La Gestapo peut compter sur les lettres, anonymes ou non, mais surtout sur les délateurs occasionnels qui se présentent en nombre. A. Halimi estime que trois millions de dénonciations ont ainsi permis « à la Gestapo d’entretenir un climat de terreur[2]. »

Parce que ça paie bien, on vient volontiers vendre ses renseignements.

Peter Hammerschmidt cite Barbie à ce sujet : « À notre grande surprise, des gens se présentaient tous les jours à l’hôtel Terminus, et plus tard à l’École de santé, pour dénoncer oralement ou par écrit des résistants et des opposants de toutes sortes[3]. » Jacquin, qui s’occupe de les recevoir, en voit « de tous âges, de toutes origines. » Un curé du Vercors qui « donnera » une réunion des responsables en avril 1944 à Saint-Martin-en-Vercors, touchera 20 ou 25 000 francs. Une femme qui dénonce deux transporteurs ravitaillant le maquis empoche 10 000 francs[4] et pour avoir dénoncé Marcel Souillot[5], Germaine Poizat -connaissance d’Angèle Perrin- touchera la modique somme de 5 000 francs.

Si la plupart du temps le dénonciateur vient à la Gestapo donner des résistants ou des Juifs, il balance aussi parfois tout simplement son voisin, une connaissance, par esprit de vengeance et pour quelques billets. Tel ce client du café Noel, rue Sébastien Gryphe : 1.70 m, type ouvrier en casquette, maigre. Guesdon dira qu’il a donné deux femmes et un homme, des résistants disait-il.

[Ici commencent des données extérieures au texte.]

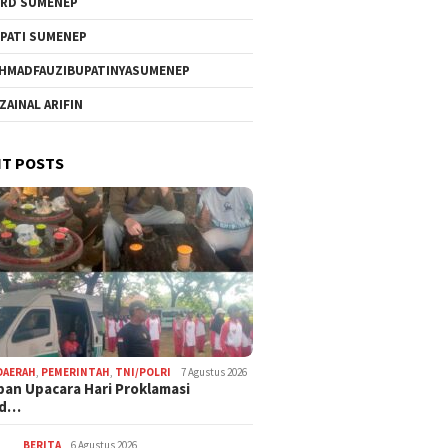
RD SUMENEP
PATI SUMENEP
HMADFAUZIBUPATINYASUMENEP
 ZAINAL ARIFIN
T POSTS
DAERAH
,
PEMERINTAH
,
TNI/POLRI
7 Agustus 2026
pan Upacara Hari Proklamasi
rd…
BERITA
6 Agustus 2026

Les deux femmes ne furent pas relâchées[6].

L’argent empoché, le dénonciateur sait qu’il n’a pas pris beaucoup de risques : l’agent Bertrand qui recueille la dénonciation de Thérèse Gerbet -maîtresse de Payot- la rassure ainsi « N’ayez aucune crainte Madame, les gens que nous arrêtons ne sont jamais plus en mesure de faire du mal à qui que ce soit[7]. »

Barbie se targuera d’avoir décapité la résistance lyonnaise dès 1943. Mais aurait-il eu les mêmes chances d’y parvenir sans l’aide de tous ses Gestapistes tricolores et des dénonciateurs occasionnels ?  Rien n’est moins sûr.

À la Libération, la roue tourne et la note est salée pour certains de ces auxiliaires de la Gestapo lyonnaise : confiscation de biens, dégradation nationale, peine d’emprisonnement, voire de mort pour quelques-uns. Ce sera à leur tour de payer.

À suivre…


[1] Ad Rhône, 394 W 321 : dossier Cinquin. Audition de Valentine R…, 31 janvier 1945.

[2] Halimi A. La délation sous l’Occupation, cité in : Ruby Marcel. Klaus Barbie, de Montluc à Montluc. Lyon : Éditions L’Hermès, 1983, 263 p., p. 186.

[3] Hammerschmidt, Peter. Klaus Barbie. Nom de code Adler. Les Arènes, 2016, 463 p., p. 42.

[4] Chauvy, Gérard. Lyon 40-44. Paris : Plon, 1985, 424 p., p. 336.

[5] AD Rhône, 394 W 251 : dossier Antolino. Rapport du commissaire de police Lucien Martin, 4 août 1945. Belle prise pour Doussot en décembre 1943 : avec Marcel Souillot du réseau Brutus, tomberont les résistants : Joseph Collonge, Claude Decrant, Jean Blondeau, Evrard, Jean Hausseguy Pierre et Suzanne Petit et le docteur Fousseret.

[6] AD Rhône, GR 28P9 1654 : dossier Guesdon. Rapport du commissaire Brignol, 25 novembre 1944.

[7] AD Rhône, 394 W 204 : dossier Gerbet. Déposition de Maurice Pion, auprès du commissaire René Brignol, 4 octobre 1944. Pion était présent dans le bureau de Bertrand lorsque T. Gerbet s’est présentée à la Gestapo.